For drug loading, discs were soaked in 1% (w/v) aqueous solution of ciprofloxacin hydrochloride. Discs were allowed to remain in drug solution until achievement of constant weight. Loaded hydrogels discs were removed from the drug solution and flushed with distilled water carefully to eliminate any residual mass of drug on the exterior surface of the hydrogel discs. They were then subjected to freeze-drying using the lyophilizer [24].

Structural parameters of hydrogels

Diffusion coefficient

Diffusion of a substance across a unit area by concentration gradient in unit time is called diffusion coefficient. It is dependent on nature and segmental mobility of polymer [25].

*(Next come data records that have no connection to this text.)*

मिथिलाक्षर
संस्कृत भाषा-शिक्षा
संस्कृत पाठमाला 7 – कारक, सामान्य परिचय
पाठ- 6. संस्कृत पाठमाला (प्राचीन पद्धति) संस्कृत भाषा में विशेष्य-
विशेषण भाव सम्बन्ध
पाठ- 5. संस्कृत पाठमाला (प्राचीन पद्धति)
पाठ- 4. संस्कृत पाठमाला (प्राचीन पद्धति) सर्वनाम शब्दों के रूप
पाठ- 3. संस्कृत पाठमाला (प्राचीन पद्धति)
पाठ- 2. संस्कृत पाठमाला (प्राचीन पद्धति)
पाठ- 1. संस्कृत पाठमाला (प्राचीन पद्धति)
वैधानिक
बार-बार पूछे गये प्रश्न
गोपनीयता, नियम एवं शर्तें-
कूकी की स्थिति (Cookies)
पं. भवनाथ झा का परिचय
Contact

It is calculated by following formula

$$D = \pi \left( {\frac{h.\theta }{{4.q_{{{\text{eq}}}} }}} \right)^{2}$$

(1)

where q_eq is equilibrium swelling of hydrogel disc, θ represent slope of linear part of swelling curves and h is the thickness of hydrogel disc before swelling.

Physicochemical characterization of gelatin/CMC hydrogel

The prominent parameters that evaluate the structure and characteristics of hydrogels in swollen state are volume fraction of polymer in the swollen state V_2,s, molecular weight among crosslinking junctions M_c, solvent interaction parameters χ, the number of links between two crosslinks (N), FTIR spectroscopic analysis, XRD (X-ray diffraction), SEM (Scanning electron microscopy) and DSC (Differential scanning calorimetry).

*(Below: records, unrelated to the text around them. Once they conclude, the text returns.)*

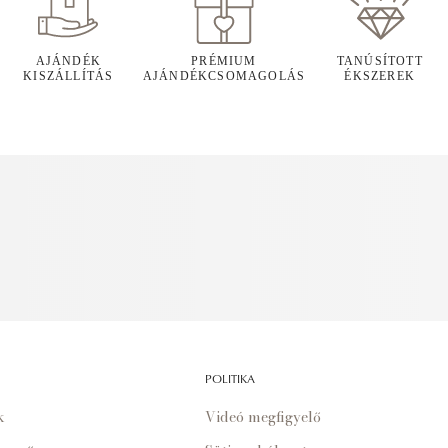
AJÁNDÉK
PRÉMIUM
TANÚSÍTOTT
KISZÁLLÍTÁS
AJÁNDÉKCSOMAGOLÁS
ÉKSZEREK
POLITIKA
k
Videó megfigyelő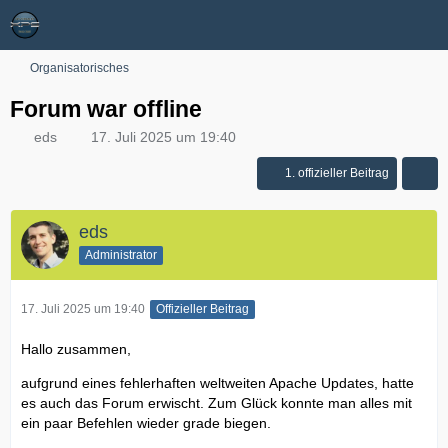
Organisatorisches
Forum war offline
eds
17. Juli 2025 um 19:40
1. offizieller Beitrag
eds
Administrator
17. Juli 2025 um 19:40
Offizieller Beitrag
Hallo zusammen,
aufgrund eines fehlerhaften weltweiten Apache Updates, hatte
es auch das Forum erwischt. Zum Glück konnte man alles mit
ein paar Befehlen wieder grade biegen.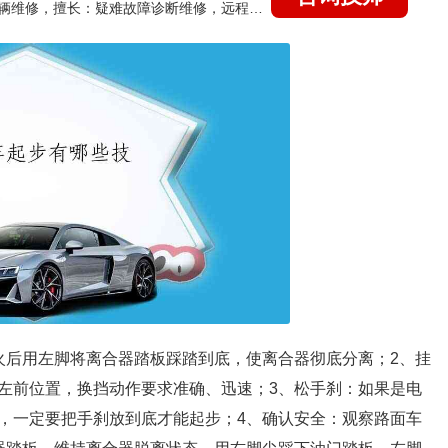
国家认证的汽车维修技师，15年德美日等各系车辆维修，擅长：疑难故障诊断维修，远程维修技术指导
火后用左脚将离合器踏板踩踏到底，使离合器彻底分离；2、挂
左前位置，换挡动作要求准确、迅速；3、松手刹：如果是电
，一定要把手刹放到底才能起步；4、确认安全：观察路面车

Volume fraction of polymer (V _2,s)

V_2,s is the capacity of hydrogel to which it can absorb and retain maximum fluid [26].

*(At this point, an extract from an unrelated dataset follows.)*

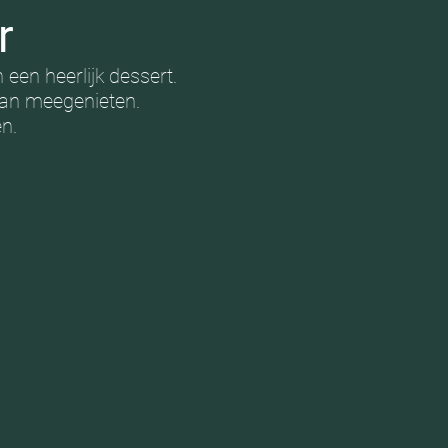
ar
een heerlijk dessert.
kan meegenieten.
n.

$$V_{2s} = \left[ {1 + \frac{{d_{{\text{p}}} }}{{d_{{\text{s}}} }}\left( {\frac{{M_{{\text{a}}} }}{{M_{{\text{b}}} }} - 1} \right)} \right]^{ - 1} .$$

(2)

In this equation d_p and d_s are the densities of the polymer and solvent, M_b and M_a are the masses of the dry and swollen polymers, respectively.

Determination of average molecular weight between crosslinks (M _c)

Extent of crosslinking of polymer network can be determined by M_c. It is obtained by following equation [27].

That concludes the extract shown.